Prima di ogni altra considerazione, vorrei presentare il pastore in azione, «colto sulla breccia» del suo ministero.

Mi riferisco alle celebri Omelie su Matteo, e al modo in cui il Crisostomo affrontava pa­storalmente problemi scottanti, come quello della ricchezza e della povertà nella comunità cristia­na di Antiochia.

Le omelie del Crisostomo (circa 350-407) Sul vangelo di Matteo costituiscono per noi il più antico commento completo al primo vangelo. Rappresentano altresì una significativa testimo­nianza di quell'attività omiletica che avrebbe assicurato al Crisostomo il massimo riconoscimento tra gli oratori ecclesiastici. Risalgono agli anni tra il 386 e il 397 - vale a dire tra l'ordinazione sa­cerdotale in Antiochia e l'elezione alla cattedra patriarcale di Costantinopoli -, periodo in cui il Crisostomo fu chiamato a svolgere diversi incarichi di predicazione nelle più importanti chiese antiochene. Questi incarichi riuscivano particolarmente congeniali a Giovanni che, dopo un'espe­rienza monastica ed eremitica, aveva abbracciato il sacerdozio per un'irresistibile vocazione pastorale,[15] e che specialmente attraverso la predicazione delle Scritture puntava a realizzare tale vocazione: coerentemente la sua predicazione e la sua esegesi - fedeli ai fondamentali indirizzi della «scuola antiochena» - paiono singolarmente sensibili alle condizioni concrete, ai problemi e alle necessità anche materiali dei destinatari.

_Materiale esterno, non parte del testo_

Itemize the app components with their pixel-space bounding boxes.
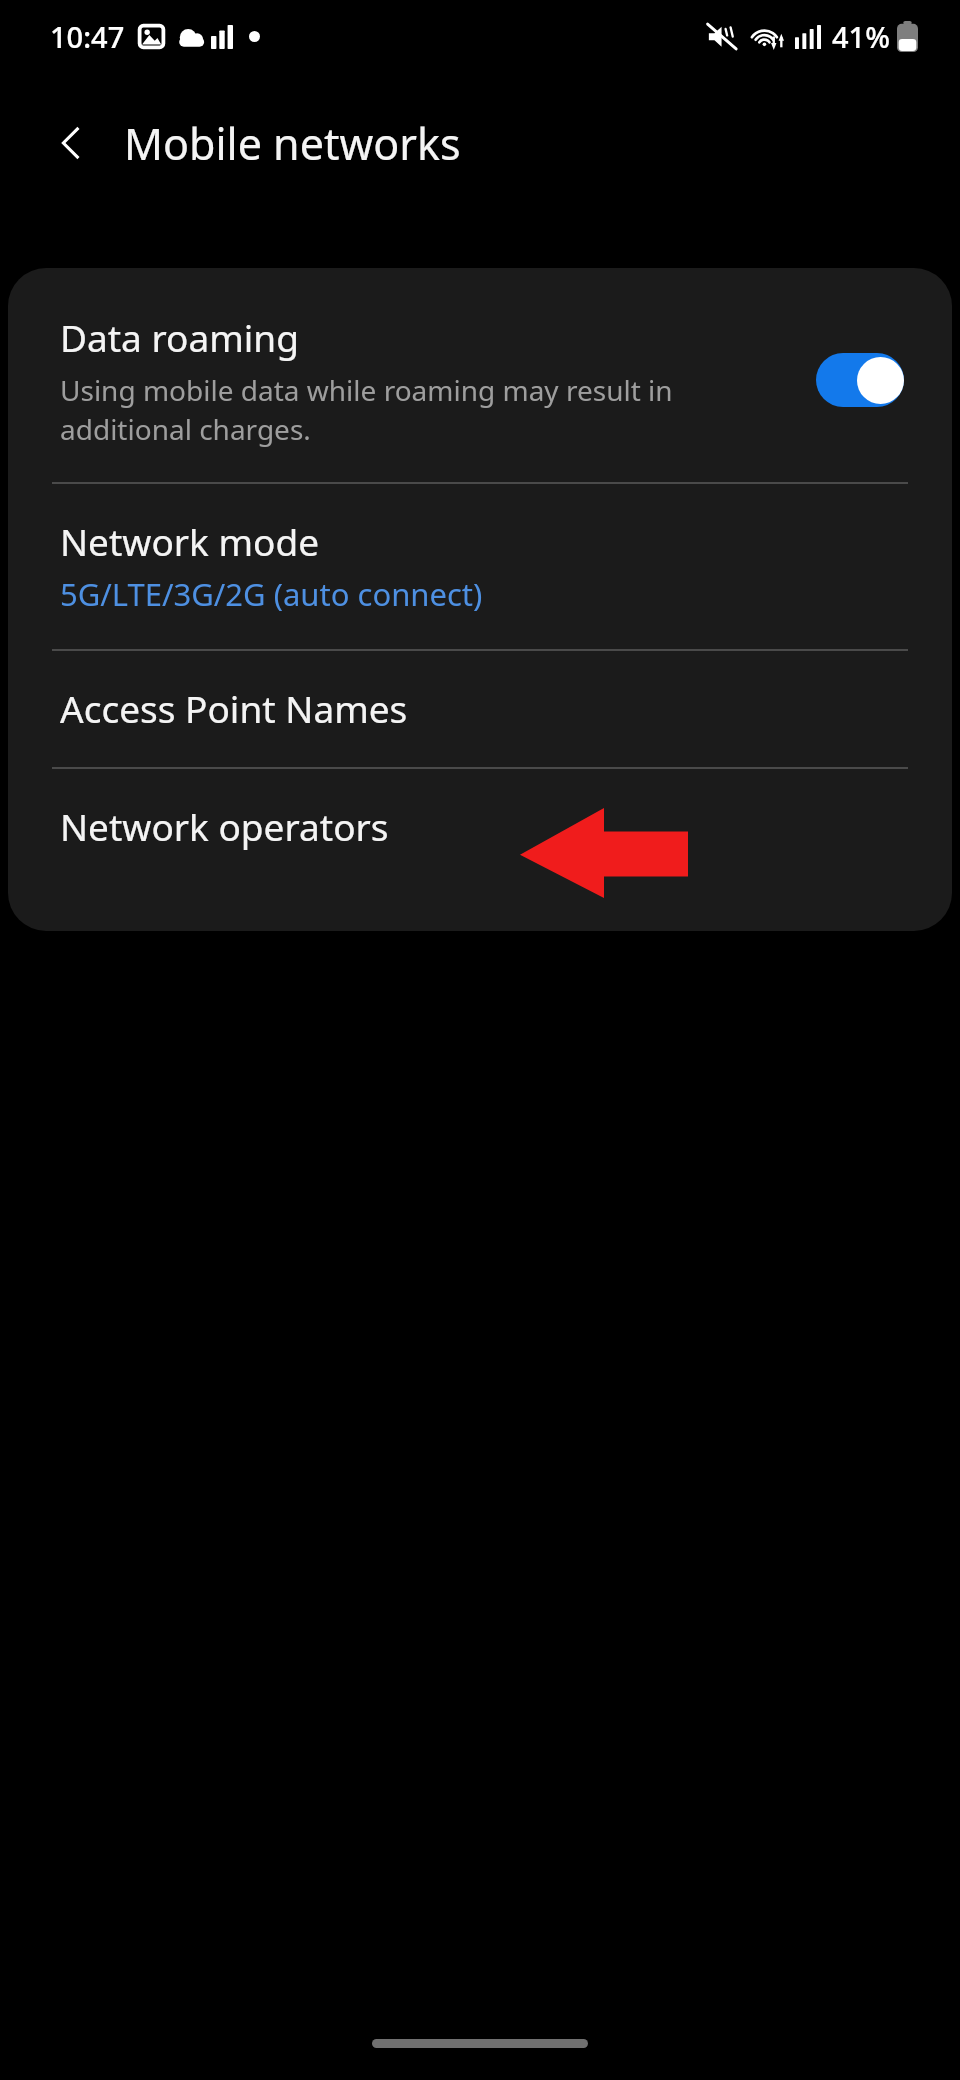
button[interactable]: Back [36,107,108,179]
button[interactable]: Access Point Names [8,651,952,767]
button[interactable]: Network mode [8,484,952,649]
button[interactable]: Data roaming [8,268,952,482]
staticText: 41% [832,17,890,56]
staticText: Network mode [60,516,320,566]
button[interactable]: Network operators [8,769,952,885]
staticText: Mobile networks [124,114,461,173]
staticText: 5G/LTE/3G/2G (auto connect) [60,573,483,615]
staticText: 10:47 [50,17,125,56]
staticText: Network operators [60,801,389,851]
staticText: Data roaming [60,312,299,362]
staticText: Using mobile data while roaming may resu… [60,371,792,448]
button[interactable]: Data roaming [812,350,908,410]
staticText: Access Point Names [60,683,408,733]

In particolare - nell'Antiochia della seconda metà del quarto secolo, dove enormi erano le sperequazioni sociali ed economiche, a causa delle guerre, del latifondismo, del capitalismo, dell'iniquo regime fiscale... - il Crisostomo è continuamente stimolato a trattare i molteplici pro­blemi sollevati dalla compresenza di ricchi e poveri all'interno della comunità:[16] si pensi che nelle sole omelie Sul vangelo di Matteo il tema ricorre non meno di cento volte!

 

Ebbene, vogliamo ascoltare «il pastore sulla breccia» leggendo qualche passo della sua cinquantesima omelia Sul vangelo di Matteo.[17]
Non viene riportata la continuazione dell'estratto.